Kota Bima, Kahaba.- Kota Bima gaduh akibat pembongkaran Lapak Pasar Lebaran yang berlokasi di Pasar Amahami, Jumat kemarin. Pembongkaran itu diawasi langsung Tim Gabungan dari TNI Polri dan Pol PP Kota Bima. (Baca. Perintah Kapolda, Pasar Lebaran Amahami Dibongkar)
Menurut Ketua Serikat Tani Nasional (STN) Provinsi NTB Irfan, kegaduhan itu diakibatkan tumpang tindih dan tidak jelasnya Penegakan Protokol Covid 19 di Kota Bima. Di awali dengan kejanggalan Pemkot Bima yang secara inkonsisten melakukan penegakan Protokol Covid-19, sehingga banjir kritikan di Medsos menjadi viral. (Baca. Pasar Lebaran di Tengah Pandemi, APPSI Dapat Izin Dari Polres dan Rekomendasi Sekda)

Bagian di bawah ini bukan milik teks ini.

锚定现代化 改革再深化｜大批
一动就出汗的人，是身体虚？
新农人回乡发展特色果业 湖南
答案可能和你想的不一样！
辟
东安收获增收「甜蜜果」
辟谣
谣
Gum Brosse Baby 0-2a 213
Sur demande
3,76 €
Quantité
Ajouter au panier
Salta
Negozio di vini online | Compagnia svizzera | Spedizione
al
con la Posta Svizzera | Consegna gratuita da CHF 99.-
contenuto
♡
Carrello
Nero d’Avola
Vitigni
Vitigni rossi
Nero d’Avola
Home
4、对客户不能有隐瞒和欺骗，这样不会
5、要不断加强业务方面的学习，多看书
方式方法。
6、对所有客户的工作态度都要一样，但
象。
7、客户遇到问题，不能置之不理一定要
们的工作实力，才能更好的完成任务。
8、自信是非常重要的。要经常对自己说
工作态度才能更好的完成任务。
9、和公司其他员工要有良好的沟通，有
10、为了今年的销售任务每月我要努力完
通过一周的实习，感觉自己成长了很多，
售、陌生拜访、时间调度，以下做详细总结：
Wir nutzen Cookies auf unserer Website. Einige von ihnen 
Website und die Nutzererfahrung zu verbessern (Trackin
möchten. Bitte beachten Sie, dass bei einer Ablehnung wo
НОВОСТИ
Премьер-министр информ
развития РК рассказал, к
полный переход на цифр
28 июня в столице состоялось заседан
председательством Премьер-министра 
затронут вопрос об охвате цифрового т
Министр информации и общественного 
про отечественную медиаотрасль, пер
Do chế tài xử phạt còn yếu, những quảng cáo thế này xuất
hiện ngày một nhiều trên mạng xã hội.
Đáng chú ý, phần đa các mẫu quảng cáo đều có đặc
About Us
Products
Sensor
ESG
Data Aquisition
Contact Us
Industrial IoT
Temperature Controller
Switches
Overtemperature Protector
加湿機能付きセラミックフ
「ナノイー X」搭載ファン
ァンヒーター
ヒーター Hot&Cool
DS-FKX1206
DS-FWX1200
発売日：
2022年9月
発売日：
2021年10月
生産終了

“Kegaduhan adanya pembongkaran Pasar Lebaran tersebut telah menunjukan sikap inkonsistennya pemerintah dan yang tidak tahu apa yang harus dilakukan,” kritiknya, Sabtu (8/5).

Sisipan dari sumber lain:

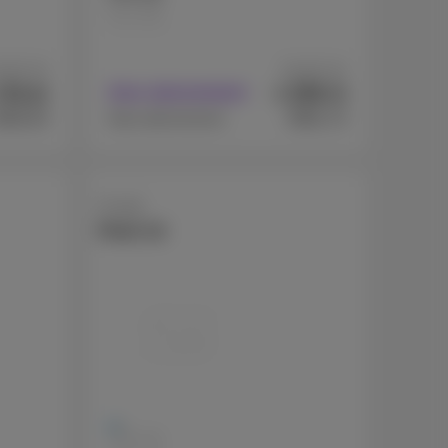
512 GB
partir de
A partir de
81
205
€
€
Avec abonnement
,82
,79
826,44
€991,73
Sans abonnement
Google
Pixel 10
128 GB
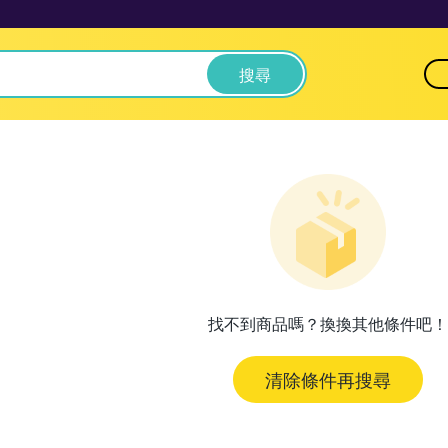
搜尋
找不到商品嗎？換換其他條件吧！
清除條件再搜尋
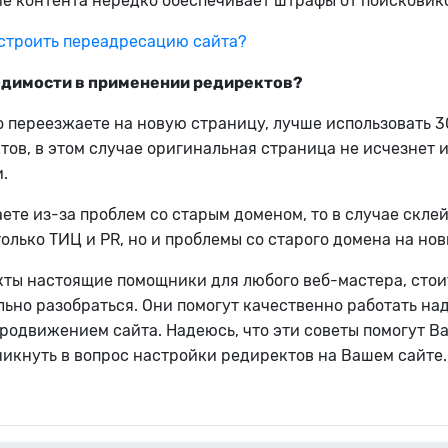
е контента нередко обеспечивает штрафы от поисковик
строить переадресацию сайта?
одимости в применении редиректов?
 переезжаете на новую страницу, лучше использовать 3
тов, в этом случае оригинальная страница не исчезнет 
.
ете из-за проблем со старым доменом, то в случае склей
олько ТИЦ и PR, но и проблемы со старого домена на нов
кты настоящие помощники для любого веб-мастера, стои
льно разобраться. Они помогут качественно работать на
родвижением сайта. Надеюсь, что эти советы помогут В
никнуть в вопрос настройки редиректов на Вашем сайте.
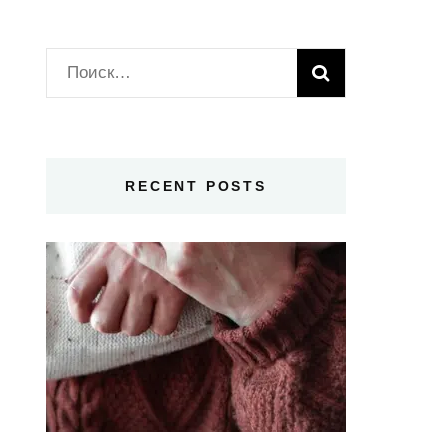
Найти:
RECENT POSTS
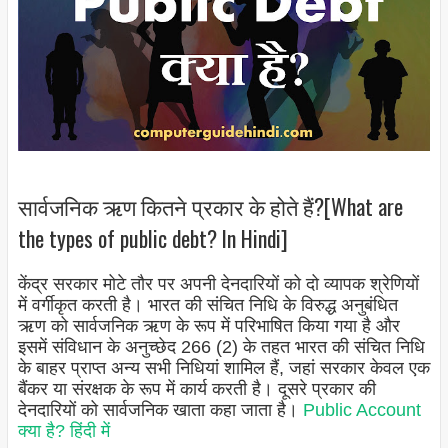
सार्वजनिक ऋण कितने प्रकार के होते हैं?[What are
the types of public debt? In Hindi]
केंद्र सरकार मोटे तौर पर अपनी देनदारियों को दो व्यापक श्रेणियों
में वर्गीकृत करती है। भारत की संचित निधि के विरुद्ध अनुबंधित
ऋण को सार्वजनिक ऋण के रूप में परिभाषित किया गया है और
इसमें संविधान के अनुच्छेद 266 (2) के तहत भारत की संचित निधि
के बाहर प्राप्त अन्य सभी निधियां शामिल हैं, जहां सरकार केवल एक
बैंकर या संरक्षक के रूप में कार्य करती है। दूसरे प्रकार की
देनदारियों को सार्वजनिक खाता कहा जाता है।
Public Account
क्या है? हिंदी में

Menurut dia, Satgas Covid-19 di Kota Bima yang sekaligus dipimpin Walikota Bima, berjalan dua tahun terakhir sudah menggelontorkan anggaran puluhan miliaran. Sumber dana dari Pemerintah Pusat maupun dari setoran PAD Pemerintah Daerah difokuskan untuk penanganan Covid-19, berbagai penanganan sudah dilakukan untuk memutuskan penyebaran Covid-19 di NTB. (Baca. Sekda Akui Beri Rekomendasi Digelar Pasar Lebaran)
Namun menjadi situasi yang mencemaskan, disaat negara yang hampir mengalami resesi ekonomi, akibat anggaran negara digunakan untuk difokuskan pada penanganan pandemi, baru-baru ini kebijakan pelarangan perjalan mudik Idul Fitri ditutup, pelabuhan-pelabuhan penyebrangan ditutup juga untuk sementara dibeberapa daerah, termaksud di NTB. (Baca. Pasar Lebaran Dikhawatirkan Jadi Klaster Baru Covid-19, Jubair: Pemerintah dan Polisi Harus Tindak Tegas)

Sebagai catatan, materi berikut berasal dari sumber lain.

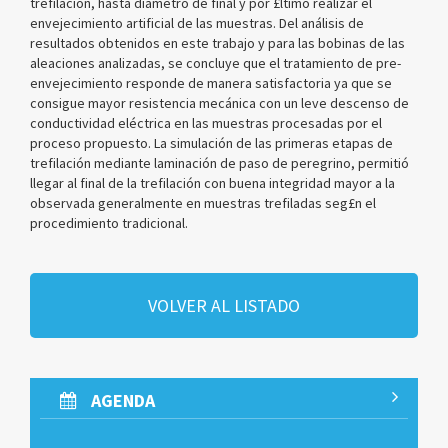
trefilación, hasta diámetro de final y por £ltimo realizar el
envejecimiento artificial de las muestras. Del análisis de
resultados obtenidos en este trabajo y para las bobinas de las
aleaciones analizadas, se concluye que el tratamiento de pre-
envejecimiento responde de manera satisfactoria ya que se
consigue mayor resistencia mecánica con un leve descenso de
conductividad eléctrica en las muestras procesadas por el
proceso propuesto. La simulación de las primeras etapas de
trefilación mediante laminación de paso de peregrino, permitió
llegar al final de la trefilación con buena integridad mayor a la
observada generalmente en muestras trefiladas seg£n el
procedimiento tradicional.
VOLVER AL LISTADO
AGENDA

“Itu semua dikarenakan kekhawatiran muncul klaster baru, klaster mudik. Tapi justru di Kota Bima tumpang tindih tentang penanganan Covid-19, akibat diberikannya izin penyelenggaraan Pasar Lebaran,” ulasnya.
Untuk penyelenggaraan Pasar Lebaran sambung Irfan, terdapat anggaran besar dari para pedagang. Bayangkan saja, ada 260 unit lapak ditarik retribusi senilai Rp 600.000 ribu selama 10 hari. (Baca. Paksa Jual di Pasar Lebaran, Kapolres Akan Tindak Tegas)
Setoran uang sebanyak itu dketahui melalui rekening salah satu Bank. Namun pertanyaannya apakah rekening tersebut atas nama individu, organisasi atau memang atas nama instansi yang berwenang menangani retribusi pasar di Kota Bima, sesuai Peraturan Daerah Nomor 3 Tahun 2020. (Baca. Ini Klarifikasi Kapolres Soal Izin dari Polisi untuk Pasar Lebaran)
Jika membaca Perda Nomor 3 tahun 2020 tentang Retribusi Pasar di Amahami, ternyata tarifnya senilai Rp 1.000 rupiah/meter persegi. Apabila dihitung luas lapak tersebut tidak sampai 6×6 meter, lantas dari mana acuan retribusi Rp 600.000/lapak tersebut diterapkan selama 10 hari menjelang lebaran.
“Bukankah jika tidak sesuai dengan acuan Perda tersebut adalah tindakan pungutan liar dan dapat di indikasikan tindak pidana korupsi,” sorotnya.
Hingga hari ini diakui Irfan, pihaknya masih mengecek kepada rekening siapa retribusi yang disetor oleh para PKL tersebut, dan karcis lapak tersebut yang dipakai apakah benar dari Koperindag Kota Bima.
“Maka jika dalam waktu dekat ini, anggaran dari retribusi PKL tersebut tidak dikembalikan, akan kami laporkan tindakan tersebut kepada aparat penegak hukum,” tegasnya.